── Given information ──

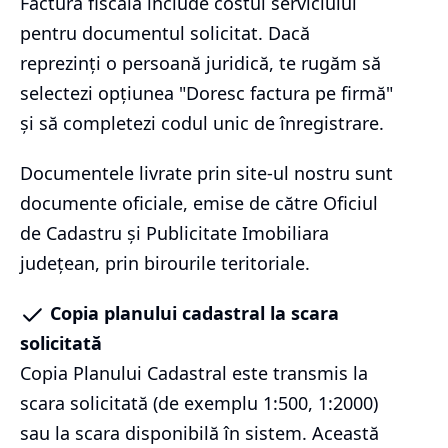
Factura fiscală include costul serviciului
pentru documentul solicitat. Dacă
reprezinți o persoană juridică, te rugăm să
selectezi opțiunea "Doresc factura pe firmă"
și să completezi codul unic de înregistrare.
Documentele livrate prin site-ul nostru sunt
documente oficiale, emise de către Oficiul
de Cadastru și Publicitate Imobiliara
județean, prin birourile teritoriale.
Copia planului cadastral la scara
solicitată
Copia Planului Cadastral este transmis la
scara solicitată (de exemplu 1:500, 1:2000)
sau la scara disponibilă în sistem. Această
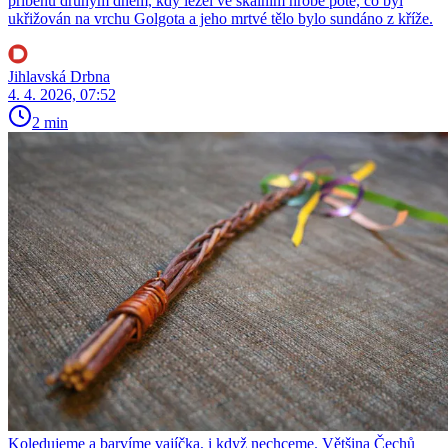
příběhu druhým dnem, kdy ležel ve skalním hrobě poté, co byl
ukřižován na vrchu Golgota a jeho mrtvé tělo bylo sundáno z kříže.
Jihlavská Drbna
4. 4. 2026, 07:52
2 min
Koledujeme a barvíme vajíčka, i když nechceme. Většina Čechů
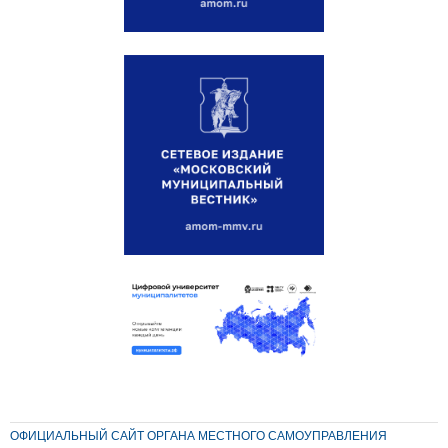
ОФИЦИАЛЬНЫЙ САЙТ ОРГАНА МЕСТНОГО САМОУПРАВЛЕНИЯ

───

## What is needed:
Your answer should consist solely of the lines from the line with "příběhu druhým dnem, kdy" to the final line of the listing, set down word for word, pictures omitted.

## Answer for the task:
příběhu druhým dnem, kdy ležel ve skalním hrobě poté, co byl
ukřižován na vrchu Golgota a jeho mrtvé tělo bylo sundáno z kříže.
Jihlavská Drbna
4. 4. 2026, 07:52
2 min
Koledujeme a barvíme vajíčka, i když nechceme. Většina Čechů
ОФИЦИАЛЬНЫЙ САЙТ ОРГАНА МЕСТНОГО САМОУПРАВЛЕНИЯ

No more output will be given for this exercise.